At the individual level many variants (65%) were observed in only a single individual so that for these variants the results should not be overinterpreted. Only 177 variants (7.4%) were observed in 5 or more individual probands (Supplementary Tables 3 and 4). However, the general results for groups of variants should be sufficiently precise to draw valid conclusions, and to reclassify a substantial number of individual variants from VUS to the benign or likely benign categories, given other information.

Conclusions

Based on the results presented here, it seems clear that personal and family history analyses in large clinical data sets are useful for providing statistical evidence about pathogenicity of VUS that then can be combined with other lines of evidence (e.g., cosegregation) in multifactorial models to derive clinically useful classifications for BRCA1/2 variants.

The LRs calculated from this analysis can be utilized in a variant assessment scoring system such as the standards and guidelines recommended by the American College of Medical Genetics and Genomics (ACMG).24,25,26,27 For example our analysis suggests that a variant that is located outside of known functional domains, and that in silico predictions indicate is not likely to affect splicing, could be strong evidence (BS4) that the variant is benign based on the ACMG schema.28 LRs could also be more generally applied as “other data” to support pathogenic versus benign classification. For example, a variant with odds of >10:1 for or against pathogenicity based on five or more informative families could be considered as supporting evidence of pathogenicity or benign impact, respectively. Similar to cosegregation data, LRs could be used as even stronger evidence with increasing data such as additional families or increasing odds.

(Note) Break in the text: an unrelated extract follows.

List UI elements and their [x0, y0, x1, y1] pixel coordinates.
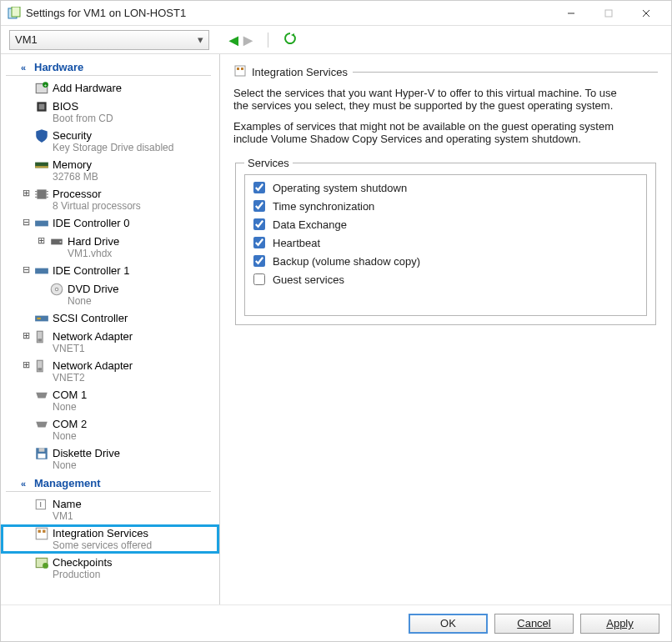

The results of this study bode well for applying this approach to other data sets from large clinical testing centers, and potentially from large population-based sequencing studies, provided family history data is sufficiently detailed. Moreover, this method should work for other cancer susceptibility genes for which the penetrance is high enough (e.g., TP53, PALB2) and/or there are rare cancers associated with pathogenic variants in the given gene that personal/family history is predictive of carrier status. Beyond the application to cancer susceptibility genes, the approach taken here should work when (1) phenotypic features are sufficiently predictive of individuals/families segregating a pathogenic variant in the gene of interest (e.g., AUC>0.65), (2) the sample size and frequency of pathogenic variants is sufficiently high that the number of index cases with pathogenic variants provides statistical power, and (3) relevant personal and family history data can be accurately and systematically collected.

The evidence presented in this paper should be integrated into ongoing efforts to provide large-scale multifactorial classification7 as well as translated directly into components of qualitative classifications such as the ACMG criteria used by many clinical testing laboratories,26,28,29 and further should be integrated into public resources displaying variant data (BRCA Challenge). These efforts will reduce the prevalence of VUS classifications that are so problematic from both provider and patient perspectives.